Chicago Lustre Arrowwood Viburnum Makes a Great Garden Backdrop

A fabulous space filler!

Arrowwood viburnums (Viburnum dentatum) make excellent backdrops to smaller garden shrubs and flowering perennials, because of their size, upright stems and dark-green, densely held leaves. The cultivar named Chicago Lustre has exceptionally glossy foliage, providing a light-reflecting quality that enhances the shrub's role. A good wildlife plant, it offers spring flowers to pollinators and autumn berries to garden birds. Both features are very pleasing to the human eye, as well. Once established, Chicago Lustre copes with heat and drought better than others of its species.

Chicago Lustre arrowwood viburnum is a bulky shrub decorated with light-colored flowers in the spring.

Chicago Lustre arrowwood viburnum was added to Pennsylvania Horticultural Society’s list of Gold Medal Plants in 2023. Gold Medal Plants must be excellent and easy performers in the Mid-Atlantic, where climate challenges include intense humidity.

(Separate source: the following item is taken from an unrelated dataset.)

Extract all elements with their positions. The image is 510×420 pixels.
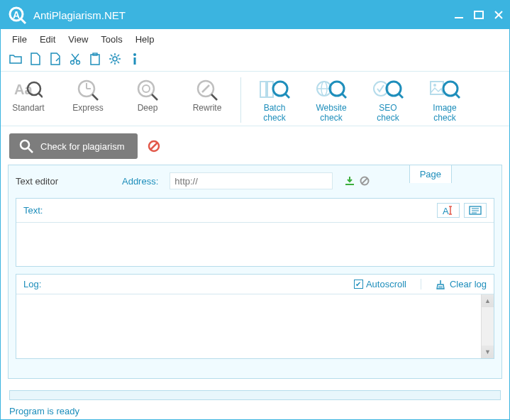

For 2023, the selection panel also made ecological value, hardiness and seasonal beauty criteria for the award. 

Common name: Chicago Lustre arrowwood viburnum

Botanical name: Viburnum dentatum ‘Synnestvedt’ 

Exposure: Full sun to part shade

Flowers/fruits: White flowers appear in spring. Black fruits ripen in autumn, attracting birds.

Related: Read about doublefile viburnum

Foliage: The bright sheen of the leaves is what gave Chicago Lustre viburnum its trade name. Leaves are broadly rounded, with toothed edges. The spring and summer color is dark green. They turn red-purple in autumn.


Habit:
This viburnum is a deciduous shrub that reaches 10 to 12 feet tall and wide at maturity. It has an upright, rounded shape thanks to its many stems that grow vertically.

Related: For a smaller, fragrant shrub, try Spice Girl Koreanspice viburnum.


Origin:
The species Viburnum dentatum is native to stream banks and woodlands of the Southeast, Mid-Atlantic and southern New England regions of the United States. The cultivar Chicago Lustre (or 'Synnestvedt') was discovered in 1967 among plants growing at the Morton Arboretum, near Chicago, Illinois. 


How to grow it:
Plant this viburnum in full sun to part shade and well-drained soil. It prefers regular moisture but can tolerate some drought once established. This is a markedly heat-tolerant viburnum that does not tend to suffer leaf scorch in hot summers. For heavy fruit set, plant a different V. dentatum cultivar near Chicago Lustre, such as Blue Muffin (‘Christom’). USDA Zones 3 through 8.